Совсем другое дело – готовность миллионов людей выйти на улицу, проявившаяся во время Иранской революции. Или в Восточной Германии десять лет спустя, когда граждане ГДР неорганизованно, спонтанно, хотя и не без помощи Венгрии, объявившей об открытии своих границ, проголосовали против своего режима ногами и колесами: массово двинулись в Западную Германию. За два месяца до падения Берлинской стены на территорию ФРГ перебрались 130 тысяч человек (Umbruch, 1990, р. 7–10). Примерно так же обстояло дело и в Румынии, где телевидение впервые показало начало революции: перекошенное лицо диктатора в тот момент, когда согнанная на центральную площадь толпа вместо приветствий принялась свистеть. Или на оккупированных палестинских территориях, где массовое неповиновение (интифада) после 1987 года доказывало, что отныне израильская оккупация будет держаться только на силе, а не на пассивности и молчаливой покорности. Что бы ни приводило в движение инертные до того массы – а современные средства массовой информации вроде телевидения или аудиокассет не позволяли изолировать от мира даже самые удаленные уголки земного шара, – теперь все решалось готовностью людей выйти на улицу.

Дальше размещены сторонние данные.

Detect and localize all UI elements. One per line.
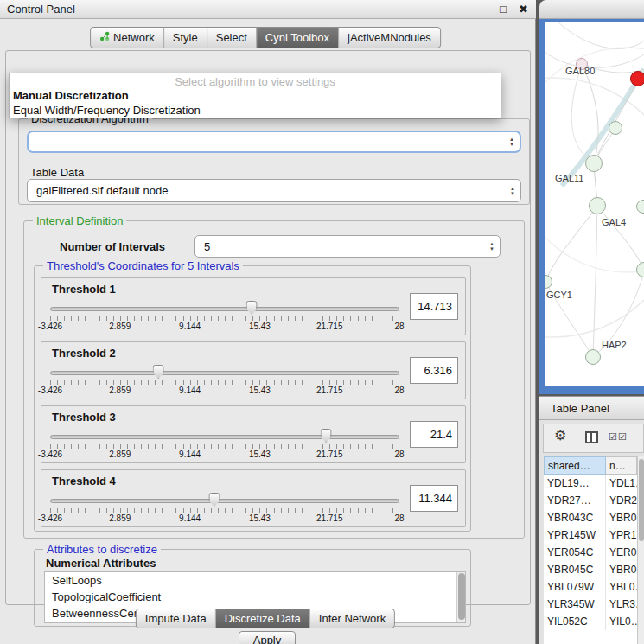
- threshold-label: Threshold 2: [52, 347, 116, 360]
- list-item[interactable]: TopologicalCoefficient: [45, 589, 465, 605]
- table-cell[interactable]: YDR27…: [544, 492, 606, 509]
- table-cell[interactable]: YBR0…: [606, 509, 637, 526]
- threshold-3-value-field[interactable]: [410, 421, 458, 448]
- tab-jactivemnodules[interactable]: jActiveMNodules: [338, 28, 440, 48]
- tab-style[interactable]: Style: [163, 28, 207, 48]
- list-item[interactable]: SelfLoops: [45, 572, 465, 589]
- columns-icon[interactable]: [585, 431, 598, 443]
- select-all-checkbox-icons[interactable]: ☑☑: [609, 431, 628, 443]
- table-cell[interactable]: YPR1…: [606, 526, 637, 544]
- threshold-2-value-field[interactable]: [410, 357, 458, 384]
- table-cell[interactable]: YBR043C: [544, 509, 606, 526]
- table-row[interactable]: YPR145WYPR1…: [544, 526, 637, 544]
- column-header-shared-name[interactable]: shared…: [544, 456, 606, 475]
- node-label: GAL4: [602, 217, 626, 227]
- node-label: GAL80: [565, 66, 595, 76]
- stepper-icon[interactable]: ▲▼: [509, 137, 514, 147]
- tab-infer-network[interactable]: Infer Network: [309, 609, 394, 628]
- threshold-1-value-field[interactable]: [410, 293, 458, 320]
- network-node[interactable]: [585, 155, 603, 172]
- table-cell[interactable]: YBR0…: [606, 561, 637, 578]
- table-row[interactable]: YDL19…YDL1…: [544, 475, 637, 492]
- table-rows: YDL19…YDL1… YDR27…YDR2… YBR043CYBR0… YPR…: [544, 475, 637, 644]
- float-panel-icon[interactable]: □: [500, 0, 507, 19]
- dropdown-option-manual-discretization[interactable]: Manual Discretization: [10, 88, 501, 103]
- stepper-icon[interactable]: ▲▼: [489, 241, 494, 252]
- scrollbar-thumb[interactable]: [639, 459, 644, 541]
- tab-impute-data[interactable]: Impute Data: [137, 609, 215, 628]
- numerical-attributes-label: Numerical Attributes: [46, 557, 156, 570]
- slider-track[interactable]: [50, 307, 399, 311]
- threshold-3-slider[interactable]: [50, 429, 399, 444]
- slider-thumb[interactable]: [153, 365, 164, 379]
- table-cell[interactable]: YIL0…: [606, 613, 637, 630]
- slider-track[interactable]: [50, 371, 399, 375]
- threshold-label: Threshold 3: [52, 411, 116, 424]
- stepper-icon[interactable]: ▲▼: [510, 186, 515, 196]
- slider-thumb[interactable]: [321, 429, 332, 443]
- table-cell[interactable]: YBR045C: [544, 561, 606, 578]
- table-row[interactable]: YDR27…YDR2…: [544, 492, 637, 509]
- table-row[interactable]: YBR043CYBR0…: [544, 509, 637, 526]
- panel-title: Control Panel: [7, 0, 75, 19]
- threshold-1-slider[interactable]: [50, 301, 399, 316]
- tab-select[interactable]: Select: [207, 28, 256, 48]
- network-node[interactable]: [589, 197, 606, 214]
- tab-label: jActiveMNodules: [348, 28, 431, 48]
- slider-track[interactable]: [50, 499, 399, 503]
- scale-label: 28: [394, 322, 404, 331]
- algorithm-combobox[interactable]: ▲▼: [27, 131, 521, 153]
- table-cell[interactable]: YLR345W: [544, 596, 606, 613]
- tab-label: Cyni Toolbox: [265, 28, 329, 48]
- dropdown-option-equal-width-frequency[interactable]: Equal Width/Frequency Discretization: [10, 103, 501, 118]
- slider-thumb[interactable]: [246, 301, 258, 315]
- column-header-name[interactable]: n…: [606, 456, 637, 475]
- table-cell[interactable]: YDL19…: [544, 475, 606, 492]
- table-row[interactable]: YBR045CYBR0…: [544, 561, 637, 578]
- tab-discretize-data[interactable]: Discretize Data: [215, 609, 309, 628]
- scale-label: 21.715: [316, 513, 343, 523]
- tab-cyni-toolbox[interactable]: Cyni Toolbox: [256, 28, 338, 48]
- combobox-value: galFiltered.sif default node: [36, 180, 168, 202]
- network-node[interactable]: [636, 200, 644, 214]
- close-icon[interactable]: ✖: [519, 0, 528, 19]
- table-cell[interactable]: YER0…: [606, 544, 637, 561]
- control-panel-titlebar: Control Panel □ ✖: [0, 0, 536, 19]
- network-canvas[interactable]: GAL80 GAL11 GAL4 GCY1 HAP2: [545, 22, 644, 386]
- slider-thumb[interactable]: [208, 493, 220, 507]
- scale-label: -3.426: [38, 450, 62, 459]
- scale-label: 9.144: [179, 513, 201, 523]
- threshold-2-slider[interactable]: [50, 365, 399, 380]
- scale-label: 21.715: [316, 386, 343, 395]
- cyni-toolbox-panel: Discretization Algorithm ▲▼ Table Data g…: [5, 50, 531, 605]
- threshold-4-value-field[interactable]: [410, 485, 458, 512]
- table-data-combobox[interactable]: galFiltered.sif default node ▲▼: [27, 179, 521, 202]
- number-of-intervals-combobox[interactable]: 5 ▲▼: [194, 235, 501, 258]
- network-node[interactable]: [585, 349, 601, 365]
- scale-label: 2.859: [109, 322, 131, 331]
- table-cell[interactable]: YDL1…: [606, 475, 637, 492]
- table-row[interactable]: YIL052CYIL0…: [544, 613, 637, 630]
- slider-track[interactable]: [50, 435, 399, 439]
- table-cell[interactable]: YIL052C: [544, 613, 606, 630]
- gear-icon[interactable]: ⚙: [554, 429, 566, 443]
- apply-button[interactable]: Apply: [239, 631, 296, 644]
- table-cell[interactable]: YBL0…: [606, 578, 637, 596]
- table-row[interactable]: YER054CYER0…: [544, 544, 637, 561]
- table-scrollbar[interactable]: [637, 456, 644, 644]
- table-row[interactable]: YBL079WYBL0…: [544, 578, 637, 596]
- table-cell[interactable]: YBL079W: [544, 578, 606, 596]
- network-node-selected[interactable]: [630, 71, 644, 86]
- table-cell[interactable]: YPR145W: [544, 526, 606, 544]
- scrollbar-thumb[interactable]: [458, 573, 465, 620]
- network-node[interactable]: [609, 121, 622, 135]
- table-cell[interactable]: YLR3…: [606, 596, 637, 613]
- scale-label: 15.43: [249, 513, 271, 523]
- scale-label: 15.43: [249, 450, 271, 459]
- table-cell[interactable]: YDR2…: [606, 492, 637, 509]
- table-row[interactable]: YLR345WYLR3…: [544, 596, 637, 613]
- threshold-4-slider[interactable]: [50, 493, 399, 508]
- table-cell[interactable]: YER054C: [544, 544, 606, 561]
- list-scrollbar[interactable]: [456, 572, 465, 622]
- tab-network[interactable]: Network: [91, 28, 163, 48]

Массовые выступления сами по себе не свергали и не могли свергнуть правящие режимы. Ведь демонстрации можно остановить при помощи насилия или автоматных очередей, как в Пекине. (Впрочем, хотя в массовых протестах на площади Тяньаньмэнь участвовала лишь небольшая часть населения Китая, власти решились применить силу далеко не сразу.) Но мобилизация масс указывала правящему режиму на утрату им легитимности. В Иране, как и в Петрограде в 1917 году, утрату легитимности классически продемонстрировал отказ армии и полиции повиноваться приказам. В Восточной Европе массовые протесты показали коммунистическим режимам, деморализованным в отсутствие советской поддержки, что их дни сочтены. Все это явилось убедительным подтверждением мысли Ленина о том, что “голосование ногами” может быть эффективнее голосования на выборах. Разумеется, “тяжелая поступь народных масс” сама по себе не могла вызвать революцию. Ведь толпа – это не армия, а статистическая совокупность граждан. Чтобы эффективно действовать, ей нужны вожаки, политическая организация и стратегия. В Иране массы мобилизовала политическая кампания противников режима; но эта кампания перешла в революцию прежде всего из‐за готовности миллионов выйти на улицу. Стоит также вспомнить и более ранние примеры всеобщей политической мобилизации по политическому призыву свыше. В частности, в 1920‐е и 1930‐е годы (см. главу 7). Индийский национальный конгресс призывал рядовых индийцев не сотрудничать с британцами, а сторонники президента Перона в 1945 году требовали освободить своего кумира из‐под ареста в знаменитый “День верности” на Пласа‐де-Майо в Буэнос-Айресе. Впрочем, значение имела не численность протестующих, но эта численность в ситуации, которая делала ее эффективной.